Goal of the exercise :: Copy, exactly and without additions, every line in the records below from the one holding "juillet 2022" through the one holding "рекомендуется обратиться к профессионалам или", both ends included.

Saved data entries

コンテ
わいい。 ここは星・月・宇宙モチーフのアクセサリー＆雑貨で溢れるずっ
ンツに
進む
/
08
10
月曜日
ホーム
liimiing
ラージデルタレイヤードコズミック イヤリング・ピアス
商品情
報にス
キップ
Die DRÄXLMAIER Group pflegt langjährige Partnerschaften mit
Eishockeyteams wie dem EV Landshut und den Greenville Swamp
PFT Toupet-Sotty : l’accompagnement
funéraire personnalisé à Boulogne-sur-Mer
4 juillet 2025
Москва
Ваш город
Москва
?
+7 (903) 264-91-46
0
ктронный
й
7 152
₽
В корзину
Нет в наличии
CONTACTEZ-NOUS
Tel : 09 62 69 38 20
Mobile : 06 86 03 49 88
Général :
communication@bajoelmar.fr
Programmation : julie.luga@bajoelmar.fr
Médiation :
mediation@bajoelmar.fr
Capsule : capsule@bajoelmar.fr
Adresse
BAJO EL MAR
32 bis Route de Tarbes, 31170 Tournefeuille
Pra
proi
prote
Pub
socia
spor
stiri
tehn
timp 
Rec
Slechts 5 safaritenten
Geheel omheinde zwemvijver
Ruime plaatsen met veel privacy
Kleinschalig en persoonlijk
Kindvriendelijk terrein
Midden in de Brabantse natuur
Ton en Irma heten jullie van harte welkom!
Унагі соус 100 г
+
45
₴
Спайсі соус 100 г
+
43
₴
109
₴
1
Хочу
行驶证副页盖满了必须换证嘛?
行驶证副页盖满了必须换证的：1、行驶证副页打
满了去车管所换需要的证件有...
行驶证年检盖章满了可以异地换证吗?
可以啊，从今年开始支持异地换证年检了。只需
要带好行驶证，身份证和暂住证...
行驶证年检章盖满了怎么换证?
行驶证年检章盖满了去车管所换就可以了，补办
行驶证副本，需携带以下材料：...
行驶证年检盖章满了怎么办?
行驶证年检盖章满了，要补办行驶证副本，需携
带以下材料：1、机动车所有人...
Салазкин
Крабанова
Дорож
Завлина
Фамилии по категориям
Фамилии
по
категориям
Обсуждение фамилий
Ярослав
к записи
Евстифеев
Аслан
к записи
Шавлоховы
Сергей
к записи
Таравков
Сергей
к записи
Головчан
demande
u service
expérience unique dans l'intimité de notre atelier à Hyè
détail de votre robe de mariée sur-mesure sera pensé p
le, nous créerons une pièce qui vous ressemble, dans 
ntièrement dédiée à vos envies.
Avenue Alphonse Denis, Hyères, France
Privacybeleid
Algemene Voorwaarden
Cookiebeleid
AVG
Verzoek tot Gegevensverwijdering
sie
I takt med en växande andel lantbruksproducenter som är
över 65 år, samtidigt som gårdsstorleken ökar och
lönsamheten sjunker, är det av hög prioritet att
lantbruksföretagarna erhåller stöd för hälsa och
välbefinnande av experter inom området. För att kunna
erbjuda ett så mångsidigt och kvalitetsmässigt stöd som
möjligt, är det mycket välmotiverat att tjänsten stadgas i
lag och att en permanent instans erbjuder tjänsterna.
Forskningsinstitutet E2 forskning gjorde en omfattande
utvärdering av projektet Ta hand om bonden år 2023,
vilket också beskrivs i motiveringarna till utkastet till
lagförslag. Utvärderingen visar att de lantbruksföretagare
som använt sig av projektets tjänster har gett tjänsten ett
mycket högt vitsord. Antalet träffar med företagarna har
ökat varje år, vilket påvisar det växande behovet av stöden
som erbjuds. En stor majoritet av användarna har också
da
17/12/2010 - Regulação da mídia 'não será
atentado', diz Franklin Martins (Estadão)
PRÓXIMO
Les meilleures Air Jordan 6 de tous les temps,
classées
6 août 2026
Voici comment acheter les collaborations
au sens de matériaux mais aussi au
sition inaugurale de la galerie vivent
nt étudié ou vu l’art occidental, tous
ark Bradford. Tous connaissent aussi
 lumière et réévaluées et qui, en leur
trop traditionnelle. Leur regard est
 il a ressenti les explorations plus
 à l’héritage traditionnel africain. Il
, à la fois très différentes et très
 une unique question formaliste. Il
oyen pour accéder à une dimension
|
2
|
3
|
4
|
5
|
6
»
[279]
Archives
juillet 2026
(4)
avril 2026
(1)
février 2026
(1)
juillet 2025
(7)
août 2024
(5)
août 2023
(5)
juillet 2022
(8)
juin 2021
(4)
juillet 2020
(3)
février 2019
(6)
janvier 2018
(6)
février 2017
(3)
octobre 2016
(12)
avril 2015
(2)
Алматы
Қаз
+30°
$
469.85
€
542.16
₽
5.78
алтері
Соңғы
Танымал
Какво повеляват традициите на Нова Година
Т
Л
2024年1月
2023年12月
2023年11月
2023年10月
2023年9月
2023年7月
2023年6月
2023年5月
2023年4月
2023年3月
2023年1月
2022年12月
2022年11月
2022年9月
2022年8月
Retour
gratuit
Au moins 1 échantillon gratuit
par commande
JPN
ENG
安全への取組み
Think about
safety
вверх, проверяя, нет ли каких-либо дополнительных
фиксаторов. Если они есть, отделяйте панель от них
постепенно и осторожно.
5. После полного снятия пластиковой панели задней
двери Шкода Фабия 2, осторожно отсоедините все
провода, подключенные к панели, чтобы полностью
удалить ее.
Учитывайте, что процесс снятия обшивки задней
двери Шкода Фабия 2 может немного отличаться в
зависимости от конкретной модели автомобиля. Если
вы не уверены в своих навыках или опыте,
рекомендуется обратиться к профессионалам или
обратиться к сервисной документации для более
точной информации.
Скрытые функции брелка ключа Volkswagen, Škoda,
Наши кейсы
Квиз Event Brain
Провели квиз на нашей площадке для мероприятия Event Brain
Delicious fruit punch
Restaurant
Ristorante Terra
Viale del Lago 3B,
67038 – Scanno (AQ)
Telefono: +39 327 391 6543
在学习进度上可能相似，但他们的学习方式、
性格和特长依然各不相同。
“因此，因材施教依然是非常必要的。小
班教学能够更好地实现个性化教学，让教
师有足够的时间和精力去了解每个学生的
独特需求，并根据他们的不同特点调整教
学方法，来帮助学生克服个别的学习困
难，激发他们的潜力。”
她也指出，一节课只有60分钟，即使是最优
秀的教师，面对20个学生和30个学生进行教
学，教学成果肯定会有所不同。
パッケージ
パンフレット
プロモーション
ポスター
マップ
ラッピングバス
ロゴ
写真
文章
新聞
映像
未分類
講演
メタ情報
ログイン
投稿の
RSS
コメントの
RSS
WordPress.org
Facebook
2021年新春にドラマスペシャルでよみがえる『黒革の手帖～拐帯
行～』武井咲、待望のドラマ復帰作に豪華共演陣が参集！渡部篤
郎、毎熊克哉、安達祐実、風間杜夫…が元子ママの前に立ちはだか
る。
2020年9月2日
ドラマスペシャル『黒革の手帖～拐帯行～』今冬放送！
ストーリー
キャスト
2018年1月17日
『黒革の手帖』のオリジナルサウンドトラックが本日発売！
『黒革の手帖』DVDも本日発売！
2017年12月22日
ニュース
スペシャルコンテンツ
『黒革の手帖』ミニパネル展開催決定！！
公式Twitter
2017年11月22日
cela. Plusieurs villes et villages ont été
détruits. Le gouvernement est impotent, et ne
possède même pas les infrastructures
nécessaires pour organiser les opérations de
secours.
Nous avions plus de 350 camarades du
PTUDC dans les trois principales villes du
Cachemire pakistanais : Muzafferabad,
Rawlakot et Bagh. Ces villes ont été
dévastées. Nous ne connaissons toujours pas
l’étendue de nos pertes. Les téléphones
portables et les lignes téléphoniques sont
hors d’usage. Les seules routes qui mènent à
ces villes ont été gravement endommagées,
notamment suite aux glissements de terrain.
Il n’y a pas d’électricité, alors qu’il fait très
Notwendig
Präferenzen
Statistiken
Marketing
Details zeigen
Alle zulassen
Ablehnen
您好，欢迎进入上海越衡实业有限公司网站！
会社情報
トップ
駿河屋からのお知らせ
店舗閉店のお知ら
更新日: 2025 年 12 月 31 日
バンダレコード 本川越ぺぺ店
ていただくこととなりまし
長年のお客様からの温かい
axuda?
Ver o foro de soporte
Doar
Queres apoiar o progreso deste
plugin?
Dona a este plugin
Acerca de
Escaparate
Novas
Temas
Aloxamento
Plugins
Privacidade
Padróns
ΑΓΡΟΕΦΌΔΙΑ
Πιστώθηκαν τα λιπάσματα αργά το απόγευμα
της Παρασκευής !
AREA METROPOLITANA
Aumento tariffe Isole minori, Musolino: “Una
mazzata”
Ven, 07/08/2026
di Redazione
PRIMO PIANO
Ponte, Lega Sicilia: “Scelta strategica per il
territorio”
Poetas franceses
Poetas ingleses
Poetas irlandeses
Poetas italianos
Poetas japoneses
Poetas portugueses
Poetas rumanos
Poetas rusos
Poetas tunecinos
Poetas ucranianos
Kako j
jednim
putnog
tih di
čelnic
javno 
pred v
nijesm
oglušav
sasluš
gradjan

Task solution ::
juillet 2022
(8)
juin 2021
(4)
juillet 2020
(3)
février 2019
(6)
janvier 2018
(6)
février 2017
(3)
octobre 2016
(12)
avril 2015
(2)
Алматы
Қаз
+30°
$
469.85
€
542.16
₽
5.78
алтері
Соңғы
Танымал
Какво повеляват традициите на Нова Година
Т
Л
2024年1月
2023年12月
2023年11月
2023年10月
2023年9月
2023年7月
2023年6月
2023年5月
2023年4月
2023年3月
2023年1月
2022年12月
2022年11月
2022年9月
2022年8月
Retour
gratuit
Au moins 1 échantillon gratuit
par commande
JPN
ENG
安全への取組み
Think about
safety
вверх, проверяя, нет ли каких-либо дополнительных
фиксаторов. Если они есть, отделяйте панель от них
постепенно и осторожно.
5. После полного снятия пластиковой панели задней
двери Шкода Фабия 2, осторожно отсоедините все
провода, подключенные к панели, чтобы полностью
удалить ее.
Учитывайте, что процесс снятия обшивки задней
двери Шкода Фабия 2 может немного отличаться в
зависимости от конкретной модели автомобиля. Если
вы не уверены в своих навыках или опыте,
рекомендуется обратиться к профессионалам или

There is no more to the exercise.